Published August 5, 2022

After years of visioning and strategizing, Lomakatsi Restoration Project is excited to be putting boots on the ground as part of the Taktokeewa Pine Springs Habitat Restoration Project in partnership with the Kosealekte Band and U.S. Forest Service-Modoc National Forest. This collaborative effort is located in the northeastern corner of California, 10 miles southeast of Alturas, within the aboriginal homelands of the Kosealekte Band of the Ajumawi-Atsuge Nation (federally-recognized as the Pit River Tribe). This collaboration between the Kosealekte Band, the Modoc National Forest, and Lomakatsi aims to restore an initial 3,000 acres of important habitat by 2026.
Presently, we’re providing capacity to our Forest Service partners by conducting the required pre-implementation environmental assessments and drafting specialist reports, while working closely with Forest Service’s team of specialists. Through this work, six Lomakatsi tribal staff from the Kosealekte Band are serving as our technical forestry team, working with our foresters and ecologists in an effort to collect quality data, while building capacity through a peer-to-peer learning and training program.
Earlier this summer, Lomakatsi’s Ecological Monitoring Associate Jordan Anderson and Tribal Projects Manager George Swartzlender—a member of the Kosealekte Band—led tribal crew members in completing Northern Goshawk surveys in planned treatment areas. This week, and throughout the remainder of the summer, the team will be conducting “common stand exams” to assess current ecological conditions in the project area and inform the restoration prescriptions that will be developed for future ecological forestry and restoration work.

Over the past two months, Tribal Partnerships Director Belinda Brown and the Lomakatsi team have been working closely with elected leaders of the Kosealekte Band and archeologists from the Forest Service Heritage Program to launch cultural surveys in the project area.
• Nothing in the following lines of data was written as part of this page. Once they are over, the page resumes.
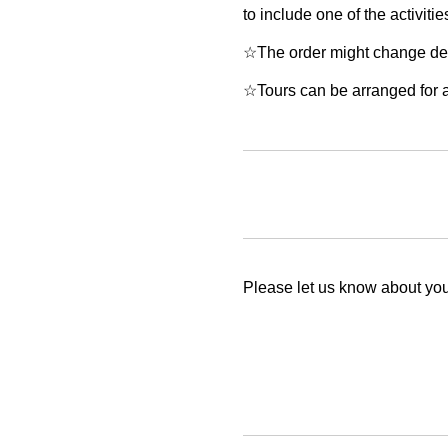
to include one of the activitie
☆The order might change depe
☆Tours can be arranged for a 
Please let us know about your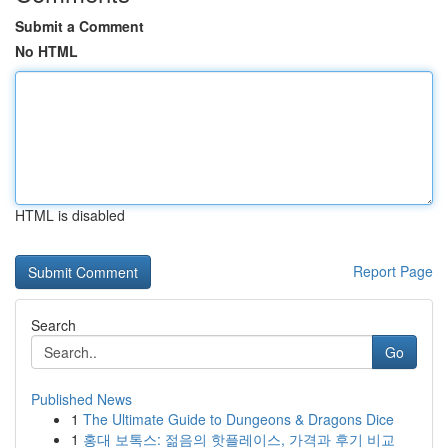
Submit a Comment
No HTML
HTML is disabled
Report Page
Search
Go
Published News
1
The Ultimate Guide to Dungeons & Dragons Dice
1
홍대 보톡스: 젊음의 핫플레이스, 가격과 후기 비교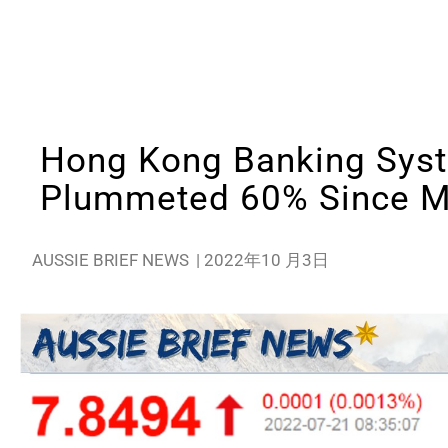
Hong Kong Banking Sys
Plummeted 60% Since 
AUSSIE BRIEF NEWS
|
2022年10 月3日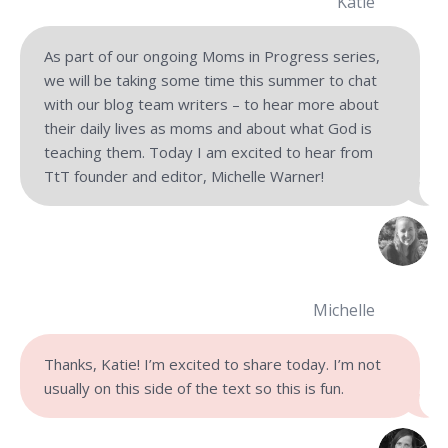
Katie
As part of our ongoing Moms in Progress series,
we will be taking some time this summer to chat
with our blog team writers – to hear more about
their daily lives as moms and about what God is
teaching them. Today I am excited to hear from
TtT founder and editor, Michelle Warner!
Michelle
Thanks, Katie! I’m excited to share today. I’m not
usually on this side of the text so this is fun.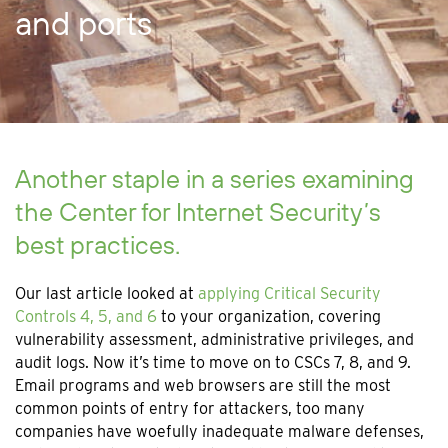
and ports
Another staple in a series examining
the Center for Internet Security’s
best practices.
Our last article looked at
applying Critical Security
Controls 4, 5, and 6
to your organization, covering
vulnerability assessment, administrative privileges, and
audit logs. Now it’s time to move on to CSCs 7, 8, and 9.
Email programs and web browsers are still the most
common points of entry for attackers, too many
companies have woefully inadequate malware defenses,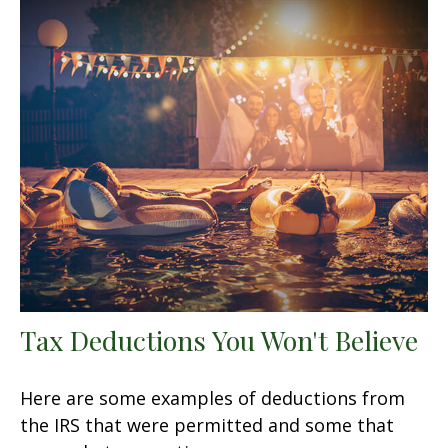
Tax Deductions You Won't Believe
Here are some examples of deductions from
the IRS that were permitted and some that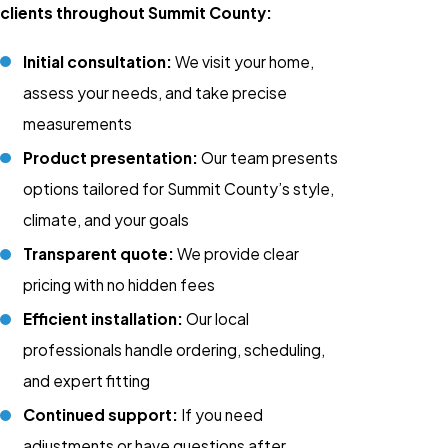
clients throughout Summit County:
Initial consultation:
We visit your home,
assess your needs, and take precise
measurements
Product presentation:
Our team presents
options tailored for Summit County’s style,
climate, and your goals
Transparent quote:
We provide clear
pricing with no hidden fees
Efficient installation:
Our local
professionals handle ordering, scheduling,
and expert fitting
Continued support:
If you need
adjustments or have questions after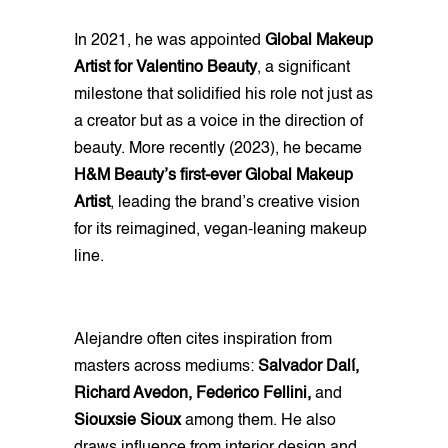
In 2021, he was appointed
Global Makeup
Artist for Valentino Beauty
, a significant
milestone that solidified his role not just as
a creator but as a voice in the direction of
beauty. More recently (2023), he became
H&M Beauty’s first-ever Global Makeup
Artist
, leading the brand’s creative vision
for its reimagined, vegan-leaning makeup
line.
Alejandre often cites inspiration from
masters across mediums:
Salvador Dalí,
Richard Avedon, Federico Fellini,
and
Siouxsie Sioux
among them. He also
draws influence from interior design and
Lomakatsi will be contracting with an archeologist to complete this assessment work over the next year, with Kosealekte Band members leading the survey work and serving in an advisory capacity. Restoration treatments, including ecological thinning and prescribed burning, are scheduled to begin in 2025, with the goal of enhancing wildlife habitat, promoting ecocultural plant species used by local tribes for cultural and subsistence purposes, and reducing the risk of severe wildfire to adjacent communities.